My cracked phone screen lit up when I received a message from no one other than my best friend.

[Minho]: don't kill me but we're going out tonight on a car ride. Dress comfortably and be ready in two hours🩷

I stood there in awe, trying to process the events. Car ride? Late-night car ride? With Minho? Tonight? In two hours?!

But why?

I didn't want to go. I didn't want to leave the house, I had no energy to get ready. Even though he said that it was a car ride which meant no contact with other humans, just the two of us, I wanted to at least look presentable.

Why couldn't we just stay inside? I psychically could not go. Not after the previous circumstances.

However, I had no choice but to hang out with him.

I put some light makeup on; such as concealer (to hide my eye bags), eye shadow plus slight brown eyeliner and lip gloss. I couldn't go outside looking like a rat that had just woken up after hibernating for a year.

This whole procedure took me about half an hour since now it was almost seven. I opened the closet and looked through it for nice clothes, other than what I was already wearing.

What am I going to wear?

I desperately dug through it as I picked up every single cloth I owned, unsatisfied at the sight. It was just like last time, on our first hangout— but this time I didn't have an actual reason to stress about how I looked.

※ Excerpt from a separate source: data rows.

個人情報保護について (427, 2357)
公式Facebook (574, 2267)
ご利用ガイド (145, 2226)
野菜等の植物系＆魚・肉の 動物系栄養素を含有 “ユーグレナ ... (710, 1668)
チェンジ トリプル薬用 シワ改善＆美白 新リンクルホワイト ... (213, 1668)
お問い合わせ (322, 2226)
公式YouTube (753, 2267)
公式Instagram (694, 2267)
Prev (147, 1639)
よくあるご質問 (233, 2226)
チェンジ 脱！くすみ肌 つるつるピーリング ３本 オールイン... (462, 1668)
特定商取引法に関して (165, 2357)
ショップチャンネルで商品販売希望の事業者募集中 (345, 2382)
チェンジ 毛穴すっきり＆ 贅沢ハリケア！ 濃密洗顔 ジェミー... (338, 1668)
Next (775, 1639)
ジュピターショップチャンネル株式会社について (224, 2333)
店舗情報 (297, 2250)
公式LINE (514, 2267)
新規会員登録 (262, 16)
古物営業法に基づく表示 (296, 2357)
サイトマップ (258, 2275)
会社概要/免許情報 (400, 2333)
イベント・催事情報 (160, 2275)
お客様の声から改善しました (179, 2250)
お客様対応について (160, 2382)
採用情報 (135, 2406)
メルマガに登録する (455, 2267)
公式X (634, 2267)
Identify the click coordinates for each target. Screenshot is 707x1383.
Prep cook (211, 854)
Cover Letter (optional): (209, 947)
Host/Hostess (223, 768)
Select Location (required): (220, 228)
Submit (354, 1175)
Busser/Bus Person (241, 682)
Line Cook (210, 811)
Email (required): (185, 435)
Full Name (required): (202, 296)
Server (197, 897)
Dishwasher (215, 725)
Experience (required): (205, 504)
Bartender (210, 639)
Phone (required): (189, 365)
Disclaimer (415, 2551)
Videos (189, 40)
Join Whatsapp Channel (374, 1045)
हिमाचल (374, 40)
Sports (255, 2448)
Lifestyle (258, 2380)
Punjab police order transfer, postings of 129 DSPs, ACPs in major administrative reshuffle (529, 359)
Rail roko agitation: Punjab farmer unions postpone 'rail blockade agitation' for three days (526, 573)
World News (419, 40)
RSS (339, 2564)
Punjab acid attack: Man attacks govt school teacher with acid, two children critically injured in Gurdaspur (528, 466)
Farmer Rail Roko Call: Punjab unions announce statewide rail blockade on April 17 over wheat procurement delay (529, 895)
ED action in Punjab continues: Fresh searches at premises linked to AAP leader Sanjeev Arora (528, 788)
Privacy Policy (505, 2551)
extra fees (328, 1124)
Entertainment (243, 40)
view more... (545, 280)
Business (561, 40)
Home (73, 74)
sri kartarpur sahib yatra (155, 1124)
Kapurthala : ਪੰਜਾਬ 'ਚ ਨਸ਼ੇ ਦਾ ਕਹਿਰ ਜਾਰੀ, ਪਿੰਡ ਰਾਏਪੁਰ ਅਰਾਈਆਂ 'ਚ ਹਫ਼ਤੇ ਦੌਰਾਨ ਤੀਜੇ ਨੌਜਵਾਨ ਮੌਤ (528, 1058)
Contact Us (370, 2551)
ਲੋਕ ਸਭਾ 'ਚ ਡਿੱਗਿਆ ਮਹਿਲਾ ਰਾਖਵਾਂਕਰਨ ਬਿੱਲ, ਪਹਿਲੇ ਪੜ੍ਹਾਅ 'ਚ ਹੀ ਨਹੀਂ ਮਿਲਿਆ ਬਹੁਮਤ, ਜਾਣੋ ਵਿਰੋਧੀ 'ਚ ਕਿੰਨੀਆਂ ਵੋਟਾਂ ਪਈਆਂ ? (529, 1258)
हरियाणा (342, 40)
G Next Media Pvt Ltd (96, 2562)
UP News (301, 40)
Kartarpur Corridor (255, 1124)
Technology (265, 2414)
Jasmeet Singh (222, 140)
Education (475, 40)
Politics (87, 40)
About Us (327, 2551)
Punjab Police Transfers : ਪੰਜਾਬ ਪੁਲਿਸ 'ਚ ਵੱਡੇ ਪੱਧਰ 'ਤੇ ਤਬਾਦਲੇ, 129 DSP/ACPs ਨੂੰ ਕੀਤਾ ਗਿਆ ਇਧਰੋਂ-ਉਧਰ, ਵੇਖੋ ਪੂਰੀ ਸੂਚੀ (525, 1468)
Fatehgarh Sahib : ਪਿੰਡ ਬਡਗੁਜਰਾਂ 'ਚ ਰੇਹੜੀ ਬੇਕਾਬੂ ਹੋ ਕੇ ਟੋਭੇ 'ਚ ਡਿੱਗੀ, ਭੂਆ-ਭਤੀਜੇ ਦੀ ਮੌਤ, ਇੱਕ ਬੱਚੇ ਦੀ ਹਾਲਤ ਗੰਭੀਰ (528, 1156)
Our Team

Only Minho was going to see me, no one else. Yet that made me feel more self-conscious, I wanted to look somewhat good.

Time passed away so quickly that it was now almost eight. I panicked and decided to wear some black cargos with a kaki t-shirt.

Minho made me confident about my scars, I could freely have them in the spotlight now without feeling ashamed. Of course, only the healed ones.

'They are beautiful.' he said.

'Why care about what others say?'

Maybe that was his mindset, but not mine. Nonetheless, I was determined to get better so I chose to trust him.

I decided to wear a jacket instead of a hoodie since I could get hot later on.

"Where are we even going?" I mumbled to myself while rushing downstairs to give Bbama a last peck on the head before tying my shoes and leaving the house, locking it.

Minho was leaning on his car waiting for me. When he saw me, don't know if that was just my imagination, but his eyes lit up as he opened the passenger door.

"You look nice."

I just nodded and hesitantly accepted his compliment.

He chuckled and sat down in the driver's seat, starting the car while I buckled my seatbelt.

"So, are you going to tell me where we're going and why?"

"Nope." he said as a smirk crept on his face.

"Oh come on! We are not doing this again!" I whined out.

"Just driving around. Maybe we will or not stop by a McDonald's to get something. Maybe a walk on the beach. Who knows?"

"Minho!"

He said that I have to be patient. Man, fuck patience! I wanted to know the reason I had to leave the goddamn house in the middle of the night. Well, not really since it was basically evening, but my point was still standing up.

"You'll like it. Tonight will be fun, I promise." Minho smiled.

I chose to trust him, as I always did and always will.